The Crazies: Art Imitates Life in the Fractured American Dream

The Crazies, a remake of George Romero’s 1973 horror film of the same name, is set to open February 26. The film’s website describes it as follows:

A husband and wife in a small Midwestern town find themselves battling for survival as their friends and family descend into madness in The Crazies. A mysterious toxin in the water supply turns everyone exposed to it into mindless killers and the authorities leave the uninfected to their certain doom in this terrifying reinvention of the George Romero horror classic.

Directed by Breck Eisner (Sahara), The Crazies is written by Ray Wright (Pulse, Case 39) and Scott Kosar (The Amityville Horror, The Texas Chainsaw Massacre). The American Dream goes horribly wrong when the residents of this picture-perfect town begin to succumb to an uncontrollable urge for violence and the horrific bloodshed escalates into anarchy. In an attempt to contain the epidemic, the military uses deadly force to close off access into or out of town, abandoning the few healthy citizens to the growing mayhem as depraved killers lurk in the shadows.

Sheriff David Dutton (Timothy Olyphant); his pregnant wife, Judy (Radha Mitchell); Becca (Danielle Panabaker), an assistant at the medical center; and Russell (Joe Anderson), Dutton’s deputy and right-hand man, find themselves trapped in a once idyllic town they can no longer recognize. Unable to trust former neighbors and friends, deserted by the authorities and terrified of contracting the illness themselves, they are forced to band together in a nightmarish struggle for survival.

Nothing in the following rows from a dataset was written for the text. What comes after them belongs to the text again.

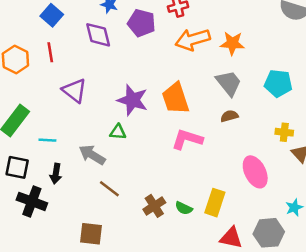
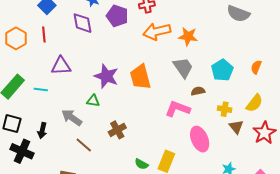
cyan pentagon: (278, 83) -> (222, 70), turned 30
purple triangle: (74, 91) -> (61, 66), turned -45
brown semicircle: (229, 116) -> (198, 91), moved
pink L-shape: (187, 139) -> (178, 109), moved
cyan line: (47, 140) -> (41, 90), moved
brown cross: (154, 206) -> (117, 130), moved

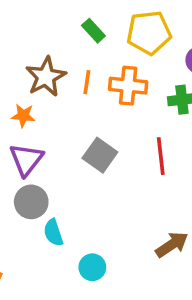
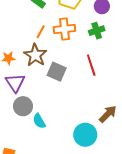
brown star: (46, 77) -> (35, 55), moved
orange line: (87, 82) -> (41, 32), turned 32
cyan circle: (92, 267) -> (85, 135), moved, size x1.5

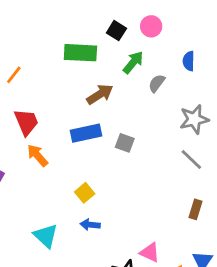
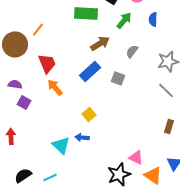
blue semicircle: (189, 61) -> (153, 19), moved
gray semicircle: (157, 83) -> (132, 51), moved
blue rectangle: (86, 133) -> (90, 71), turned -30
blue arrow: (90, 225) -> (82, 137), moved

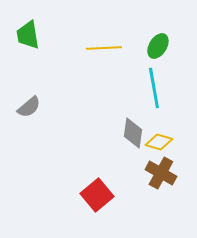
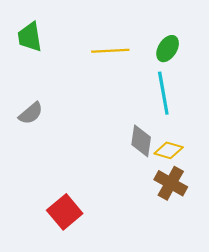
red square: (97, 195) -> (65, 212), moved

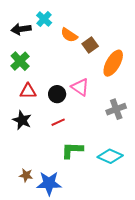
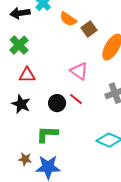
black circle: (57, 94) -> (57, 103), moved
red line: (58, 122) -> (76, 99), moved, turned 64
green L-shape: (72, 150) -> (47, 134), moved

In light of last week’s event in Austin, Texas where a man burned his house down and then flew his small plane into an IRS building I’d suggest that the backdrop for this film has greater credibility, and does not need to draw upon toxins as an explanatory device. The economic recession, commitments to extreme ideologies, and mental instability seem to be sufficient to create isolated instances of the Crazies. Let’s hope the condition doesn’t spread.